Speaker: Christopher Potts (Stanford University)
Title: Inducing Interpretable Causal Structures in Neural Networks
Abstract: Early symbolic NLP models were designed to leverage valuable insights about language and cognition. These insights were expressed directly in hand-designed structures, and this ensured that model behaviors were systematic and interpretable. Unfortunately, these models tended also to be brittle and specialized. By contrast, present-day models are data-driven and can flexibly acquire complex behaviors, which has opened up many new avenues. However, the trade-offs are now evident: these models often find opaque, unsystematic solutions. In this talk, I’ll report on our ongoing efforts to combine the best aspects of the old and new using techniques from causal abstraction analysis.

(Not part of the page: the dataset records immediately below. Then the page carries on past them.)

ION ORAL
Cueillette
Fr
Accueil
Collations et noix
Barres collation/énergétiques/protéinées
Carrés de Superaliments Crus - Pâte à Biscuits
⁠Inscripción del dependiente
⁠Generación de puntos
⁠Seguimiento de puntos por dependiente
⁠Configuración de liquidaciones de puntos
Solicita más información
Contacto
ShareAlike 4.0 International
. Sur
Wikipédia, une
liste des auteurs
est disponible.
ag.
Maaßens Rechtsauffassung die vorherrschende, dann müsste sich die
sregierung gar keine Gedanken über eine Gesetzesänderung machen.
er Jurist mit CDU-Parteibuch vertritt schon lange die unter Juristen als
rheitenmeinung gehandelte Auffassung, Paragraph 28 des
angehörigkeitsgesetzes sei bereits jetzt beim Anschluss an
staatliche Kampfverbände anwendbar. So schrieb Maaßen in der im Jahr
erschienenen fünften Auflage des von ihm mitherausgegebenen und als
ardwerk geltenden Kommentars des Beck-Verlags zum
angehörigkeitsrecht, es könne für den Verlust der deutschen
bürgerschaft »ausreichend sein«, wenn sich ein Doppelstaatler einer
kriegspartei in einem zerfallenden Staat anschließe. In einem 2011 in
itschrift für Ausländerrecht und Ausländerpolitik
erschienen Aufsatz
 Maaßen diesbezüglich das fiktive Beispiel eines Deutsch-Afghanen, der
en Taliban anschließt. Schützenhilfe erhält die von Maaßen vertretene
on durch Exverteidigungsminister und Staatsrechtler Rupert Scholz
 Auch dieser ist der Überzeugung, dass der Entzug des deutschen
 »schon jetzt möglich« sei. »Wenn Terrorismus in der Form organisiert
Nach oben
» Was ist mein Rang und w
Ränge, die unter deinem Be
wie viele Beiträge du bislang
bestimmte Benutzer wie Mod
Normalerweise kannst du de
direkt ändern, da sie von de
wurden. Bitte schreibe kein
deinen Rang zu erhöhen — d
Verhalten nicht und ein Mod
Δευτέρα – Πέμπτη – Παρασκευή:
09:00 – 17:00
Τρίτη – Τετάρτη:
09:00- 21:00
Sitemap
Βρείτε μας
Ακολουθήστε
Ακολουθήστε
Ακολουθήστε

In this method, we define high-level causal models, usually in symbolic terms, and then train neural networks to conform to the structure of those models while also learning specific tasks. The central technical piece is interchange intervention training (IIT), in which we swap internal representations in the target neural model in a way that is guided by the input–output behavior of the causal model. Where the IIT objective is minimized, the high-level model is an interpretable, faithful proxy for the underlying neural model. My talk will focus on how and why IIT works, since I am hoping this will help people identify new application areas for it, and I will also briefly review case studies applying IIT to natural language inference, grounded language understanding, and language model distillation.